- [What is required]:
When the word "ссылки" appears in a line of the data below, list that line.

*** Extracted records Section Begins ***

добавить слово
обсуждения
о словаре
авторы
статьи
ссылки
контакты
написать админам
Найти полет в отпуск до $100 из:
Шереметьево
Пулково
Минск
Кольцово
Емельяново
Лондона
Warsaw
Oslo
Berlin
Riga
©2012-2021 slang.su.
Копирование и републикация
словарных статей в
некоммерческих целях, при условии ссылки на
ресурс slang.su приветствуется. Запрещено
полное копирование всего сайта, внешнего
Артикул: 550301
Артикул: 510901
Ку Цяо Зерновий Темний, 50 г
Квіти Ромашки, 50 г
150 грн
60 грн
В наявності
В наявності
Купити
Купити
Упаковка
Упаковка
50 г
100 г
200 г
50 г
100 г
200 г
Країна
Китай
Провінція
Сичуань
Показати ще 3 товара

*** Extracted records Section Ends ***

- [Task solution]:
ссылки
некоммерческих целях, при условии ссылки на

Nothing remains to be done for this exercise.